Susan Wood explores women’s bodily experiences in this series of drawings of an antique Jordanian wedding dress. As a wife and mother of three, Wood does not shy away from portraying women and reproduction in disturbing ways. She asks, “Given our own voices how do we talk about fecundity, changeability, expanding and shrinking, blood and milk?” In this series, she works through her struggle with “the notion that our biological selves are not a trap but rather a valuable, personal resource and these sometimes bloodied earth-skins give form to my attempt to understand what those corporeal connections might be.”

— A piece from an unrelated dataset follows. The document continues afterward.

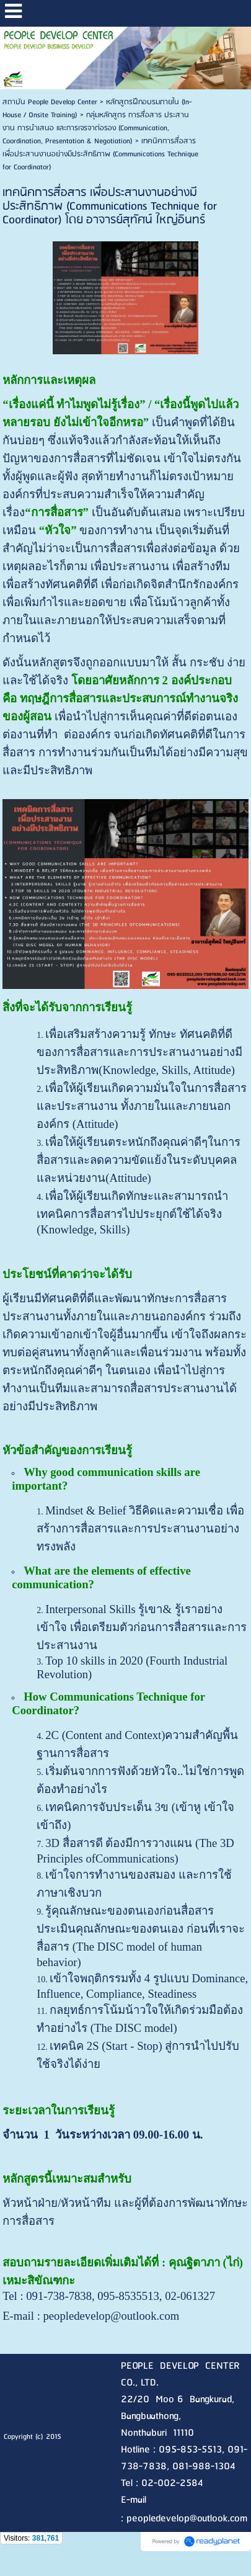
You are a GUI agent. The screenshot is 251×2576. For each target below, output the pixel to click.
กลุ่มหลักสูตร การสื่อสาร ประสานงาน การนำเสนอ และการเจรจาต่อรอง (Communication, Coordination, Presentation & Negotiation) (95, 128)
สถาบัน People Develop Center (49, 102)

In Dress No. 16 watercolour wash and charcoal rendering follow the shape of the shifting body and the enlarging blood vessels, partly veiled by torn paper collage. All of these elements provide a skin-like, tactile surface while still revealing the inner organs of the represented female body. In her catalogue essay for the Tenth Dalhousie Drawing Exhibition, Susan Gibson Garvey describes the work as “layered out of skin-thin leaves of paper on which the drawn, rubbed or spattered marks record various histories. Some are pale and gauzy as if laced in cobwebs; others appear to be covered in dark wiry hair or caked mud. Many show evidence of violation. Some have a kind of carapace delineated over the abdomen, like a protective shell (which, in others, resembles a ruptured womb.” In presenting the body in all of its messy biology, Wood’s work proposes that what is experienced on the inside eventually shows on the outside, in one way or another. These outsides — these celebrated female skins — become garments that have been lived in, marked by intimate life processes.

Wood received her BFA from Mount Allison, and her MFA from the University of Calgary. She currently teaches at NSCAD University in Halifax.